If Your Wireless Broadband Technology Is So Great, Why Do You Only Support Voice?

About a year ago, a previously unheard of company started touting their “xMax” wireless technology, saying it could deliver high data speeds over great distances at low power, in unlicensed frequency. We were pretty skeptical of the claims, largely because the only source that supported them in some media coverage was a university professor on the company’s board of directors, whose obvious bias wasn’t disclosed. Too many times have wireless technologies failed to live up to their hype, and a general rule of thumb is that the bigger the claims about a technology, the less of them it can actually live up to. The company ran a staged test for the media several months ago, “proving” the technology, but results from any real-world installations are hard to come by. Nevertheless, the company now says it is accepting applications from regional dealers and carriers to launch a nationwide VoIP network using its technology, which it claims reduces “the cost of deploying wireless broadband to the point where they can compete with traditional communications companies.”
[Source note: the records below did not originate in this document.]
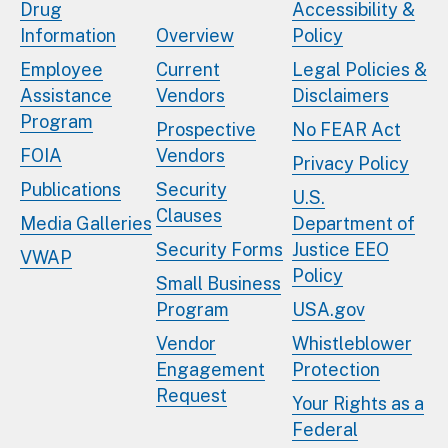
Drug
Accessibility &
Information
Overview
Policy
Employee
Current
Legal Policies &
Assistance
Vendors
Disclaimers
Program
Prospective
No FEAR Act
FOIA
Vendors
Privacy Policy
Publications
Security
U.S.
Clauses
Media Galleries
Department of
Security Forms
Justice EEO
VWAP
Policy
Small Business
Program
USA.gov
Vendor
Whistleblower
Engagement
Protection
Request
Your Rights as a
Federal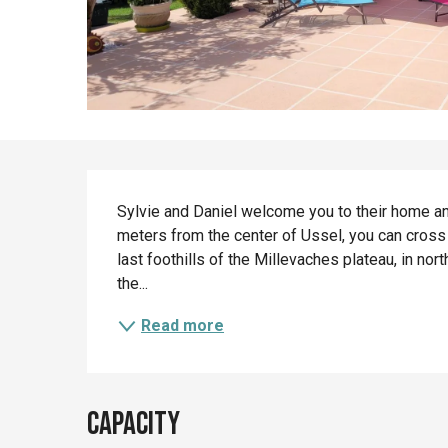
Description
Sylvie and Daniel welcome you to their home and
meters from the center of Ussel, you can cross 
last foothills of the Millevaches plateau, in no
the...
Read more
Capacity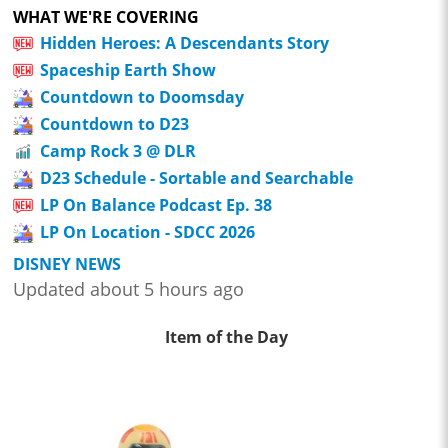
WHAT WE'RE COVERING
Hidden Heroes: A Descendants Story
Spaceship Earth Show
Countdown to Doomsday
Countdown to D23
Camp Rock 3 @ DLR
D23 Schedule - Sortable and Searchable
LP On Balance Podcast Ep. 38
LP On Location - SDCC 2026
DISNEY NEWS
Updated about 5 hours ago
Item of the Day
There’s two sets of issues here. First are the technical ones, with the biggest being if the technology actually works in real-world deployments, which isn’t clear. Also, the company is yet to deliver its consumer handset. The other issues are commercial — why, if xMax is so wonderful at “wireless broadband”, is the only application it’s supporting voice? And why go to all the trouble to compete in a ridiculously crowded market with established players, and more importantly, rapidly falling prices? The company says that a regional carrier could build a voice network for far less than if they were using cellular equipment in licensed spectrum. That may be true, but it misses the point — plenty of options for mobile voice coverage already exist, and if somebody wants to get into that game, why bother building infrastructure, with all the attendant backhaul and maintenance costs, instead of just setting up a virtual operator? Further clouding things is the statement that the company “hired the London office of Credit Suisse as a strategic adviser for the company’s technology launch.” Why hire an investment bank to advise on a technology launch? Never fear, though, the company plans to use “grassroots” marketing to roll things out on “a viral basis” (bonus points if you can explain what that means in the comments). Previously, the company said it would launch overseas because it was afraid of battling the US telecom lobby. It looks like it’s had a change of heart, perhaps realizing that it’s such a blip on these companies’ radar that it’s not worth worrying about.